Publié le par Bernard Oheix

Petit bilan à mi-parcours. Sauf à imaginer que les derniers jours ne présentent que des chefs d’oeuvre (ou des navets !), on voit bien après 20 films, les tendances de cette édition 2014. Disons-le tout net, ce ne sera pas un grand crû dont on se rappellera particulièrement pour son lot de découvertes et de coups de coeur. Ce n’est en aucun cas la faute du Festival et de ses programmateurs puisque cette tendance dépasse largement la seule compétition et touche aussi Un Certain Regard, La Semaine de la Critique, la Quinzaine et toutes les autres sélections diverses...

Petite revue d’effectif de nos déceptions et des quelques bonnes surprises !

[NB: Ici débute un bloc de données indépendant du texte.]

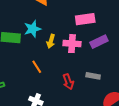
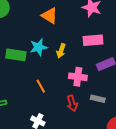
yellow arrow: (51, 41) -> (61, 51), moved
pink cross: (72, 44) -> (78, 77), moved

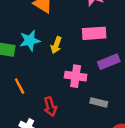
orange line: (41, 86) -> (20, 86), moved
red arrow: (72, 103) -> (50, 107), moved

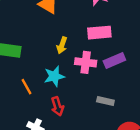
cyan star: (30, 40) -> (54, 76), moved
pink cross: (76, 76) -> (86, 62), moved

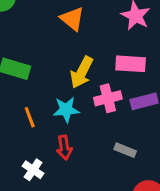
yellow arrow: (62, 45) -> (82, 72), size x1.5
pink cross: (86, 62) -> (108, 98), turned -30

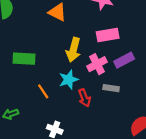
red arrow: (64, 148) -> (84, 98), moved
gray rectangle: (125, 150) -> (111, 88), moved

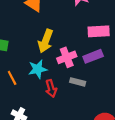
pink rectangle: (108, 35) -> (99, 31), moved

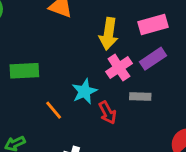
yellow arrow: (46, 41) -> (109, 34), moved

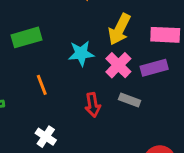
pink cross: (119, 68) -> (118, 65), turned -30
green rectangle: (24, 71) -> (26, 37), turned -32
cyan star: (84, 91) -> (81, 53), moved

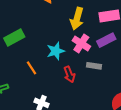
cyan star: (81, 53) -> (56, 51), moved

Atomisé Egoyan que l’on attendait avec Captives, lassitude devant le vide de The Homesman de Tommy Lee Jones, films bancals comme Tourist ou l’attendu Eleanor Rigby de Ned Benson qui derrière une belle technique, étirent les plans à l’infini et se perdent dans des histoires à tiroirs, mauvais film pour l’italienne Alice Rohrwacher sur une famille germano/italienne descendant, il fait nul doute, de terroristes reconvertis en apiculteurs participant à une émission de télé-réalité sur les produits du terroir, film raté du Turc Nuri Bilge Ceylan qui commence bien son opus, le termine magnifiquement mais inflige d’insupportables dialogues en champs/contrechamps d’un verbiage pseudo philosophique comme pour éprouver le spectateur dans sa résistance à subir un vide de 60 minutes en plein milieu d’une oeuvre de 3h16. Winter Sleep aurait pu être un de ces coups de coeur que l’on affectionne et qui nous transporte, il reste un film mal maitrisé où le réalisateur se perd dans sa complaisance.

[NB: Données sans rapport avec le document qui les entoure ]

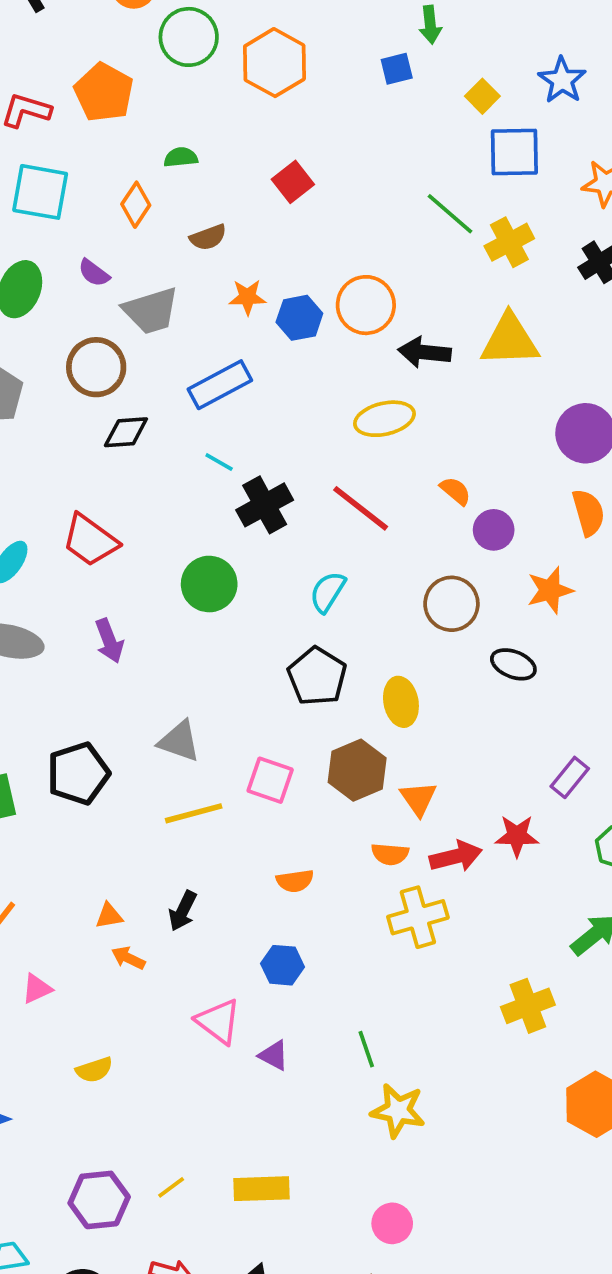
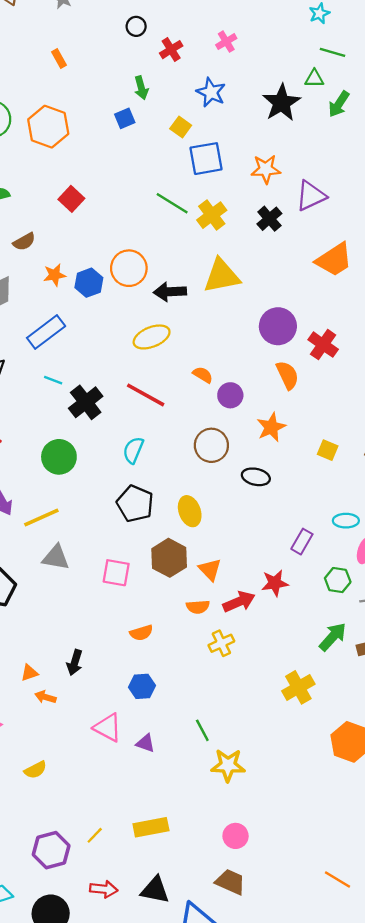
blue star: (562, 80) -> (211, 92), moved
yellow line: (194, 813) -> (41, 517), moved
yellow cross: (418, 917) -> (221, 643), size x0.7

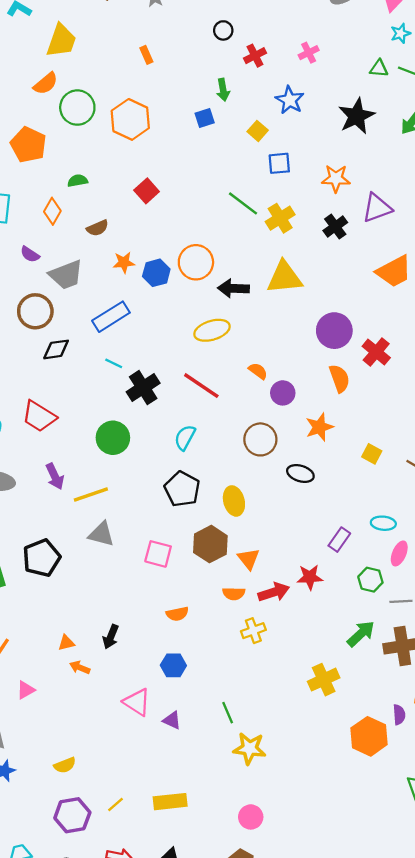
green triangle: (314, 78) -> (379, 68), moved
blue square: (206, 159) -> (279, 163), size x0.7
yellow semicircle: (35, 770) -> (65, 765), moved

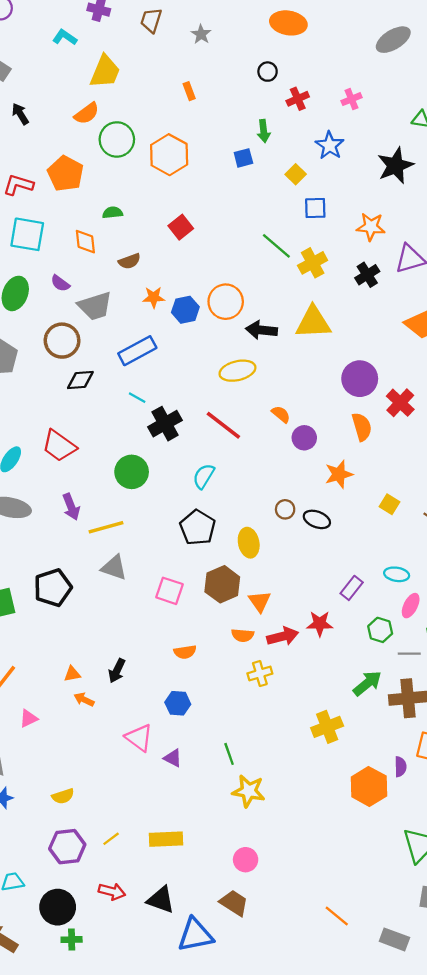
orange diamond: (52, 211) -> (85, 242), turned -40
brown circle: (260, 439) -> (285, 509), moved, size x0.6

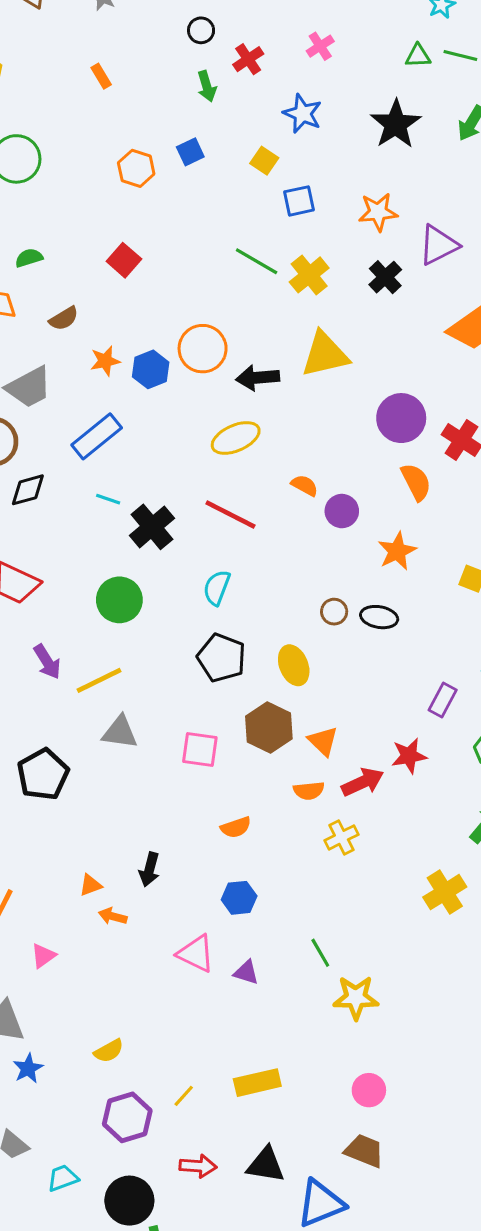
green arrow: (264, 131) -> (207, 86), moved
orange hexagon: (169, 155) -> (136, 168), moved, size x0.7

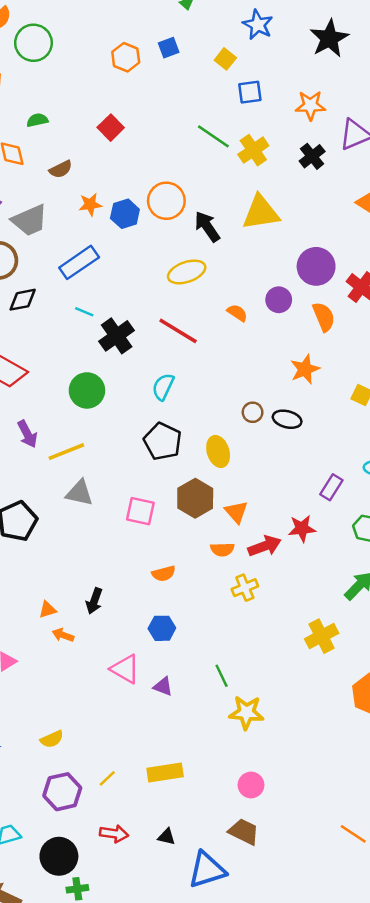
black arrow: (258, 378) -> (207, 227), turned 56
purple circle: (342, 511) -> (279, 300), moved
black triangle: (266, 1165) -> (167, 837), size x0.6

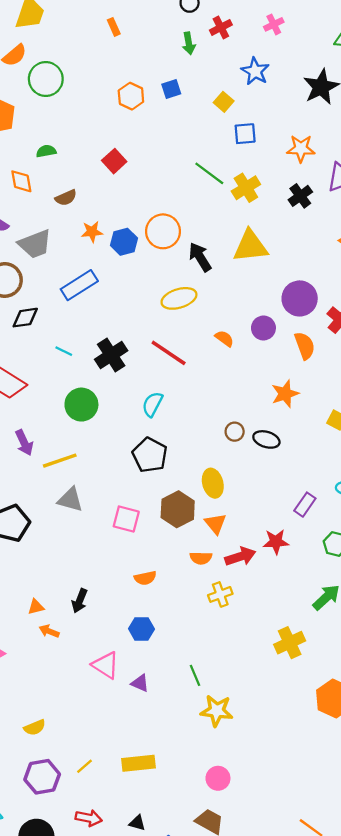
cyan line: (84, 312) -> (64, 351), moved
yellow ellipse: (218, 451) -> (213, 483), moved

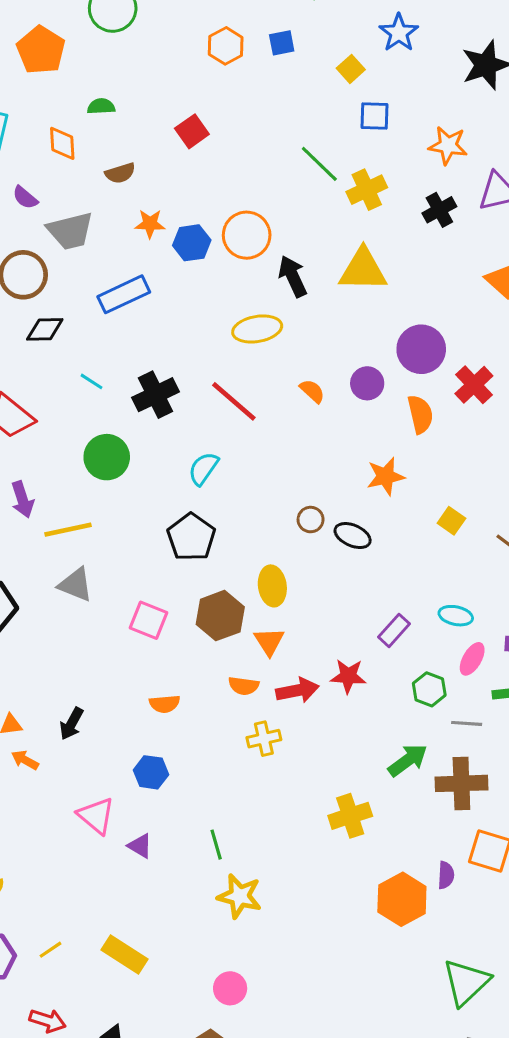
yellow rectangle: (139, 763) -> (125, 954), turned 32

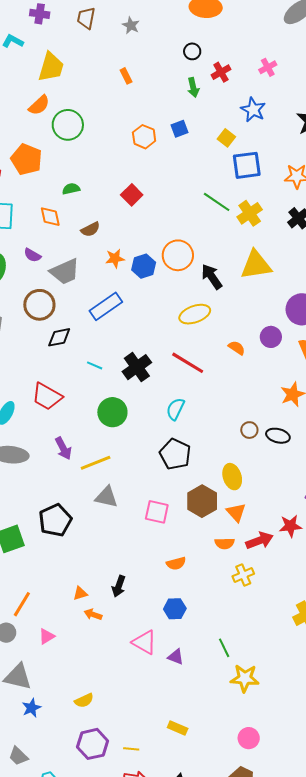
blue square: (375, 116) -> (247, 165), size x1.4
yellow line: (51, 950) -> (131, 749), moved, turned 49
yellow rectangle: (125, 954) -> (178, 728), size x0.7

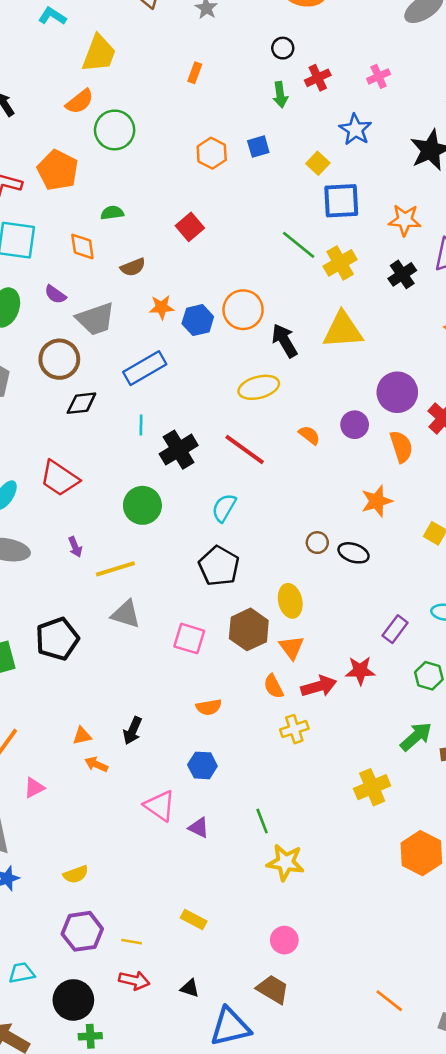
orange rectangle: (126, 76) -> (195, 73), turned 42
cyan line: (95, 365) -> (141, 425), moved, turned 63
purple arrow: (63, 448) -> (75, 547), size x0.7
orange semicircle: (225, 543) -> (274, 686), turned 60

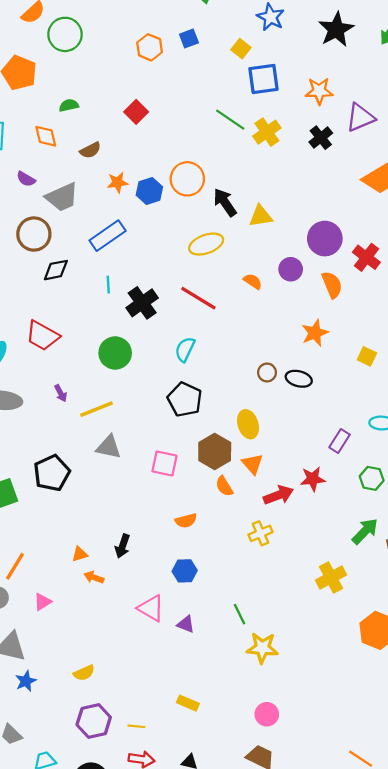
yellow triangle: (343, 330) -> (261, 216), moved, size x0.7
orange semicircle: (274, 686) -> (224, 486), moved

On passe sur Grace de Monaco qui réussit à conjuguer tous les défauts de Olivier Dahan (mais aussi quelques unes de ses qualités !), sur le pontifiant Amour Fou de Jessica Haussner où un acteur-pantin appelé à interpréter Heinrich Von Kleist cherche une âme soeur prête à mourir avec lui par amour (je vous assure que même vivre avec lui serait une punition !), sur Run qui tente de conjuguer tous les défauts du cinéma africain que le magnifique Tumbuktu a su éviter, et cela donne beaucoup d’amertume, des rendez-vous ratés et l’impression que la crise ne touche pas que nos portefeuilles mais aussi les esprits des scénaristes et des réalisateurs...même si les acteurs et les actrices semblent tirer leur épingle dans ce jeu de dupes !

Quelques réussites malgré tout, comme Les Combattants de Thomas Cailley, qui une nouvelle fois démontre le talent de la «french touch» tant sur le plan de la technique que des idées avec des réalisations qui pallient parfaitement le manque de moyens financiers par une inventivité et un soin dans la réalisation qui leur donne une vraie ambition. Paradoxe, dans le marasme semble-t-il du cinéma mondial, notre petit pays s’affirme avec une nouvelle génération de cinéastes et de techniciens qui promettent des lendemains heureux à l’heure où tous les indicatifs virent au rouge !

Autre petit bijou, le Relatos Selvages de l’argentin Damian Szifron qui avec des sketches imbriqués réussit à nous faire rire du tragique, sourire de la vie quotidienne et offre un bol rafraichissant de bonne humeur au festivalier épuisé !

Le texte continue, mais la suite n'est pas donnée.